NEWS RELEASE: Historic Huguenot Street Launches Monthly Women’s History Tour
NEW PALTZ, NY (March 17, 2017) – In honor of Women’s History Month and the centennial of the ratification of women’s suffrage in New York, Historic Huguenot Street has developed “In Her Words,” a women’s history tour launching Saturday, March 25, and running monthly through October. The tour will begin at 2 pm at the DuBois Fort Visitor Center.
Developed by HHS’ Public Programming department with the assistance of SUNY New Paltz intern Allison Surgeary, the tour will follow the lives and stories of six women who played a role in local history. Visitors will be guided through four historic buildings and have the opportunity to discover figures from the past through a combination of factual, historical information and cleverly composed monologues written and recorded by HHS staff and volunteers.

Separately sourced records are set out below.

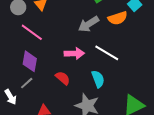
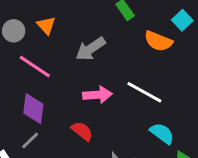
orange semicircle: (118, 18) -> (158, 41), turned 42
gray arrow: (89, 24) -> (90, 49), moved
cyan semicircle: (98, 79) -> (162, 133), moved, turned -30

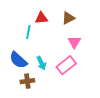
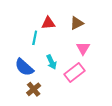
cyan arrow: (41, 63) -> (51, 62), moved
brown cross: (27, 81) -> (34, 89), turned -32

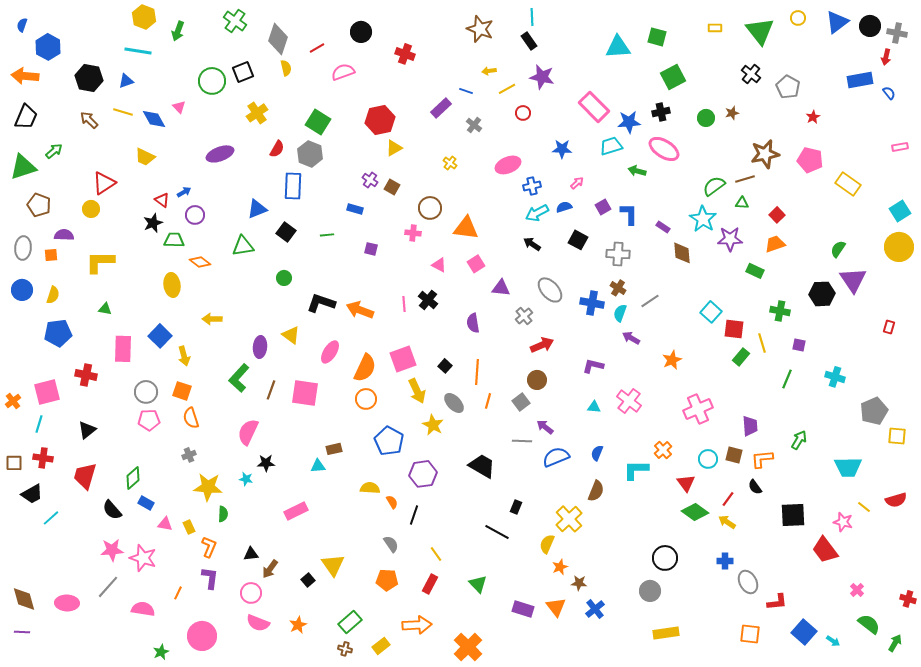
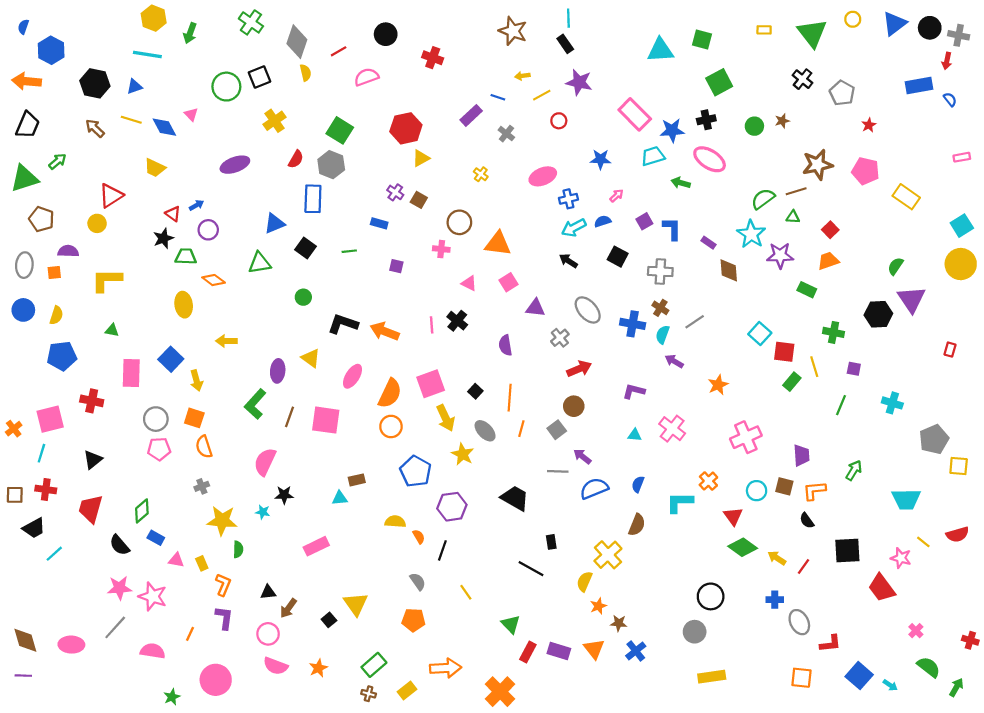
red line: (728, 499) -> (804, 567), moved
black rectangle: (516, 507) -> (551, 542), turned -32
red rectangle: (430, 584) -> (528, 652), moved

Visitors will hear the stories of Manveht and Papochkies, two Munsee women who signed the 1677 Indian Deed; Catherine Blanchan (1629 - 1713), one of the original New Paltz Huguenot settlers; enslaved Africans Rachel and Dinah; Wyntje Hasbrouck (1708 – 1787), a colonial woman who managed her own estate; Cornelia Markle VanWagenen (1775 – 1819), a widow who ran her own business in the early 1800s; Julia “Aunt Judy” Jackson (ca. 1800 – 1898), a freed slave; Eliza Varick Silvernail Ackert (1830 – 1916), the first female editor of the original New Paltz Times; Progressive-era artist Julia McEntee Dillon (1834 – 1919); and Mary Jane Snyder Freer (1862 – 1931), the first New Paltz woman to vote in 1918.
Pre-registration is required and is available at huguenotstreet.org/inherwords. General admission $15; 10% discount for seniors, children under 12, military families, and those who have donated $50 or more within the calendar year.
A National Historic Landmark District, Historic Huguenot Street is a 501(c)3 non-profit that encompasses 30 buildings across 10 acres that was the heart of the original 1678 New Paltz settlement, including seven stone houses that date to the early eighteenth century. It was founded in 1894 as the Huguenot Patriotic, Historical, and Monumental Society to preserve the nationally acclaimed collection of stone houses. Since then, Historic Huguenot Street has grown into an innovative museum, chartered as an educational corporation by the University of the State of New York, that is dedicated to protecting our historic buildings, conserving an important collection of artifacts and manuscripts, and promoting the stories of the Huguenot Street families, from the sixteenth century to today.